Could you filter the records below and return each line that holds "stepper"?

Page segmentation data:
__________________________________________________
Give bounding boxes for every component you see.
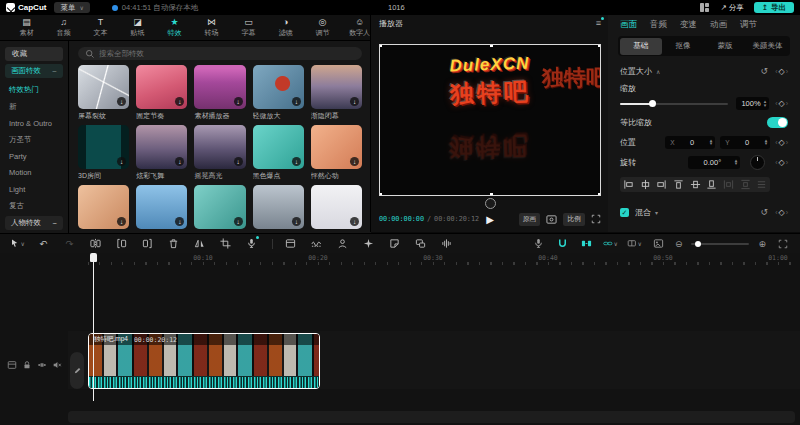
preview-axis-button[interactable]: ∨ <box>627 238 642 249</box>
scale-slider[interactable] <box>620 103 728 105</box>
effect-card[interactable]: ↓素材播放器 <box>194 65 245 121</box>
subtab-mask[interactable]: 蒙版 <box>704 38 746 55</box>
audio-wave-button[interactable] <box>439 238 454 249</box>
stepper-down-icon[interactable]: ▾ <box>710 142 713 146</box>
smart-matting-button[interactable] <box>335 238 350 249</box>
distribute-grid-button[interactable] <box>753 179 770 190</box>
sticker-panel-button[interactable] <box>387 238 402 249</box>
effect-card[interactable]: ↓ <box>78 185 129 229</box>
effect-card[interactable]: ↓摇晃高光 <box>194 125 245 181</box>
playhead-line[interactable] <box>93 253 94 401</box>
keyframe-control[interactable]: ‹◇› <box>775 99 788 108</box>
transform-handle[interactable] <box>598 44 601 47</box>
y-stepper[interactable]: ▴▾ <box>765 139 768 146</box>
fit-timeline-button[interactable] <box>775 239 790 249</box>
scale-stepper[interactable]: ▴▾ <box>764 100 767 107</box>
category-party[interactable]: Party <box>9 148 68 165</box>
focus-icon[interactable] <box>546 214 557 225</box>
keyframe-prev-icon[interactable]: ‹ <box>775 159 777 166</box>
tab-media[interactable]: ▤素材 <box>8 18 45 38</box>
cover-frame-button[interactable] <box>651 238 666 249</box>
blend-checkbox[interactable]: ✓ <box>620 208 629 217</box>
edit-cover-button[interactable] <box>70 352 84 389</box>
keyframe-control[interactable]: ‹◇› <box>775 138 788 147</box>
track-cover-icon[interactable] <box>7 360 17 370</box>
sidebar-group-character-effects[interactable]: 人物特效 − <box>5 216 63 230</box>
effect-card[interactable]: ↓怦然心动 <box>311 125 362 181</box>
effect-card[interactable]: ↓ <box>311 185 362 229</box>
transform-handle[interactable] <box>379 44 382 47</box>
subtab-beauty[interactable]: 美颜美体 <box>746 38 788 55</box>
keyframe-icon[interactable]: ◇ <box>779 138 785 147</box>
keyframe-next-icon[interactable]: › <box>786 68 788 75</box>
download-icon[interactable]: ↓ <box>175 157 184 166</box>
record-voiceover-button[interactable] <box>244 238 259 249</box>
trim-right-button[interactable] <box>140 238 155 249</box>
keyframe-control[interactable]: ‹◇› <box>775 208 788 217</box>
tab-audio-props[interactable]: 音频 <box>650 19 667 31</box>
download-icon[interactable]: ↓ <box>350 157 359 166</box>
tab-audio[interactable]: ♫音频 <box>45 18 82 38</box>
delete-button[interactable] <box>166 238 181 249</box>
subtab-basic[interactable]: 基础 <box>620 38 662 55</box>
stepper-down-icon[interactable]: ▾ <box>735 162 738 166</box>
distribute-v-button[interactable] <box>737 179 754 190</box>
download-icon[interactable]: ↓ <box>175 217 184 226</box>
audio-denoise-button[interactable] <box>309 238 324 249</box>
effect-card[interactable]: ↓3D房间 <box>78 125 129 181</box>
keyframe-prev-icon[interactable]: ‹ <box>775 209 777 216</box>
rotation-field[interactable]: 0.00° ▴▾ <box>688 156 740 169</box>
uniform-scale-toggle[interactable] <box>767 117 788 128</box>
stepper-down-icon[interactable]: ▾ <box>765 142 768 146</box>
timeline-zoom-in-icon[interactable]: ⊕ <box>758 239 766 249</box>
pip-button[interactable] <box>413 238 428 249</box>
effect-card[interactable]: ↓ <box>136 185 187 229</box>
keyframe-icon[interactable]: ◇ <box>779 208 785 217</box>
align-center-h-button[interactable] <box>637 179 654 190</box>
lock-icon[interactable] <box>22 360 32 370</box>
caret-down-icon[interactable]: ▾ <box>655 209 658 216</box>
chevron-up-icon[interactable]: ∧ <box>656 68 660 75</box>
position-x-field[interactable]: X 0 ▴▾ <box>665 136 715 149</box>
keyframe-icon[interactable]: ◇ <box>779 158 785 167</box>
play-button[interactable]: ▶ <box>486 214 494 225</box>
category-new[interactable]: 新 <box>9 99 68 116</box>
tab-effects[interactable]: ★特效 <box>156 18 193 38</box>
menu-button[interactable]: 菜单 ∨ <box>54 2 89 13</box>
align-right-button[interactable] <box>653 179 670 190</box>
keyframe-prev-icon[interactable]: ‹ <box>775 139 777 146</box>
keyframe-next-icon[interactable]: › <box>786 100 788 107</box>
category-hot[interactable]: 特效热门 <box>9 82 68 99</box>
quality-selector[interactable]: 原画 <box>519 213 541 226</box>
timeline-zoom-slider[interactable] <box>691 243 749 245</box>
mute-icon[interactable] <box>52 360 62 370</box>
category-retro[interactable]: 复古 <box>9 198 68 215</box>
player-menu-icon[interactable]: ≡ <box>596 19 601 28</box>
align-middle-v-button[interactable] <box>687 179 704 190</box>
reset-icon[interactable]: ↺ <box>761 66 769 76</box>
download-icon[interactable]: ↓ <box>175 97 184 106</box>
keyframe-icon[interactable]: ◇ <box>779 99 785 108</box>
search-input[interactable] <box>99 49 355 58</box>
keyframe-prev-icon[interactable]: ‹ <box>775 100 777 107</box>
keyframe-icon[interactable]: ◇ <box>779 67 785 76</box>
tab-animation[interactable]: 动画 <box>710 19 727 31</box>
tab-captions[interactable]: ▭字幕 <box>230 18 267 38</box>
microphone-button[interactable] <box>531 238 546 249</box>
tab-adjustment[interactable]: 调节 <box>740 19 757 31</box>
download-icon[interactable]: ↓ <box>117 97 126 106</box>
export-button[interactable]: ↥ 导出 <box>754 2 794 13</box>
tab-speed[interactable]: 变速 <box>680 19 697 31</box>
effect-card[interactable]: ↓轻微放大 <box>253 65 304 121</box>
rotate-handle[interactable] <box>485 198 496 209</box>
auto-snap-button[interactable] <box>579 238 594 249</box>
time-ruler[interactable]: 00:10 00:20 00:30 00:40 00:50 01:00 <box>88 253 800 266</box>
slider-knob[interactable] <box>695 241 701 247</box>
x-stepper[interactable]: ▴▾ <box>710 139 713 146</box>
tab-text[interactable]: T文本 <box>82 18 119 38</box>
category-intro-outro[interactable]: Intro & Outro <box>9 115 68 132</box>
eye-icon[interactable] <box>37 360 47 370</box>
keyframe-next-icon[interactable]: › <box>786 139 788 146</box>
mirror-button[interactable] <box>192 238 207 249</box>
download-icon[interactable]: ↓ <box>117 217 126 226</box>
__________________________________________________
- Final answer:
stepper-down-icon[interactable]: ▾ <box>710 142 713 146</box>
y-stepper[interactable]: ▴▾ <box>765 139 768 146</box>
scale-stepper[interactable]: ▴▾ <box>764 100 767 107</box>
stepper-down-icon[interactable]: ▾ <box>735 162 738 166</box>
stepper-down-icon[interactable]: ▾ <box>765 142 768 146</box>
x-stepper[interactable]: ▴▾ <box>710 139 713 146</box>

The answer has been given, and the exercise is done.